People think, “Jesus was a person, but he was also God,

            so he really knew just how things were going to turn out,

            and, in fact, it was all planned that way by God.”

It is this kind of faith that makes the world yawn at the gospel, and rightly so,

            for if it had to turn out the way it did,

            the way it turned out has very little relevance to how your life and mine might turn out.

For we certainly have to make real and risky decisions, not knowing how things will turn out,

            and, in fact, we risk a great deal in a family decisions and professional decisions,

            health care decisions and business decisions.

 

Jesus was indeed the word made flesh,

            the one in whom, as the writer to the Colossians says, the fullness of deity was pleased to dwell. 

Yet as Paul emphasized to the Philippians,

            Christ emptied himself of the divine attributes in becoming a human being, not counting equality with God a thing to be exploited.

I think all would accept that Jesus was physically and geographically limited to his body 

            just as you and I are —

Well, that limitation is a clue to the other limitations God undertook in Jesus:

                        Jesus did not know the future,

                        Jesus did not have superhuman strength,

                        Jesus did not have magical powers,

                        Jesus did not have immunity from sinning.

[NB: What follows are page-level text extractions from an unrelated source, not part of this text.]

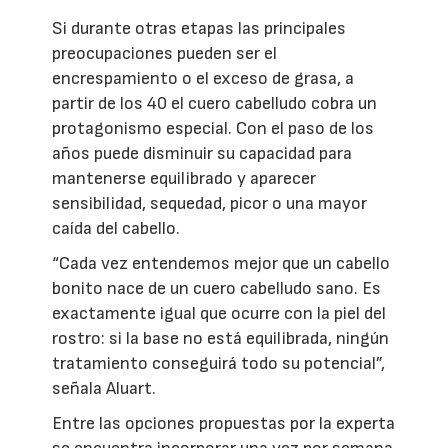
Si durante otras etapas las principales
preocupaciones pueden ser el
encrespamiento o el exceso de grasa, a
partir de los 40 el cuero cabelludo cobra un
protagonismo especial. Con el paso de los
años puede disminuir su capacidad para
mantenerse equilibrado y aparecer
sensibilidad, sequedad, picor o una mayor
caída del cabello.
“Cada vez entendemos mejor que un cabello
bonito nace de un cuero cabelludo sano. Es
exactamente igual que ocurre con la piel del
rostro: si la base no está equilibrada, ningún
tratamiento conseguirá todo su potencial”,
señala Aluart.
Entre las opciones propuestas por la experta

His life and ministry were thoroughly remarkable.

What he did, though, was not a function of his deity —

            he was divine, God with us, but in Jesus God had emptied God's self of the special abilities we often associate with God —

What Jesus did he did through being simply faithful —

            by deeply and consistently attending to the presence of God in his life,

            by being open to the Spirit's moving in his life and the life of the world.  

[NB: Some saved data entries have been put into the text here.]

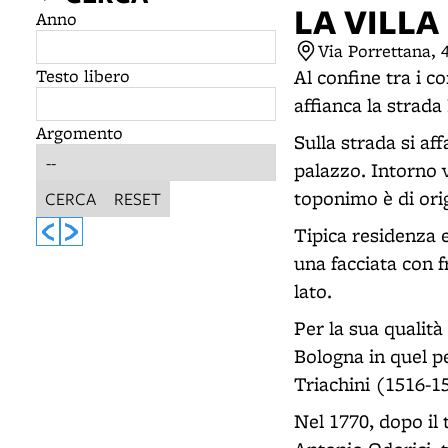
LA VILLA
Anno
Via Porrettana, 
Testo libero
Al confine tra i 
affianca la strada
Argomento
Sulla strada si af
palazzo. Intorno vi
toponimo è di ori
CERCA
RESET
Tipica residenza e
una facciata con f
lato.
Per la sua qualità 
Bologna in quel p
Triachini (1516-1
Nel 1770, dopo il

Jesus healed — not because he was God but because he was faithful.

Jesus cast out demons — not because he was God but because he was faithful.

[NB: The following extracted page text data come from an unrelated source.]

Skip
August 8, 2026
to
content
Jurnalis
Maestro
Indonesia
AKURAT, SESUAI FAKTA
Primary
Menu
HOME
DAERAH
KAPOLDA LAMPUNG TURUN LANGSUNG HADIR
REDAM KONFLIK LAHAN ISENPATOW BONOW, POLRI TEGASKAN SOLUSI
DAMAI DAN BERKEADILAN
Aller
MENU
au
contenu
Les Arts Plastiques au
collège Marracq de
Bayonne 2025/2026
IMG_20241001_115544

Jesus taught with authority — not because he was God but because he was faithful.

Jesus was sinless — not because he was God but because he was faithful. 

 

God risked all — including the very nature of God as good —

            in becoming a vulnerable, limited human being.

God risked all on the simple faithfulness of that one human being. 

Those were the stakes in the drama on the Friday we call Good —

            that is why the drams is so mesmerizing. 

 

Behold the man!  Behold your God!

In Good Friday’s double exposure both images are full images,

            not partial or obscured.

The human is fully human.

The god is fully God. 

In the cross of Christ we see the full exposure of Emmanuel, God with us,

            in all the tender compassion of God for the world and for each one of us.

In the cross of Christ we see the full exposure of what it means to be human,

            what it means to be fully human in suffering,

            what it means to be perfectly human in faithfulness.

We see both the human face of God and the godly face of humanity.  

           

 Communities all over the world are united in this drama today —

            Pentecostal Christians in Russia,

            Roman Catholic Christians in Latin America

            Protestant Christians in India,

            Anglican Christians in Britain,

            Indigenous Church Christians in Africa,

            and, quite unusually, this year Orthodox Christians the world over share with us the dates of Good Friday and Easter. 

 

All of us, as St. John suggests, look on him whom we have pierced.

In so looking,we are pierced, and we mourn.

Yet as we look on this one, we know that we are saved.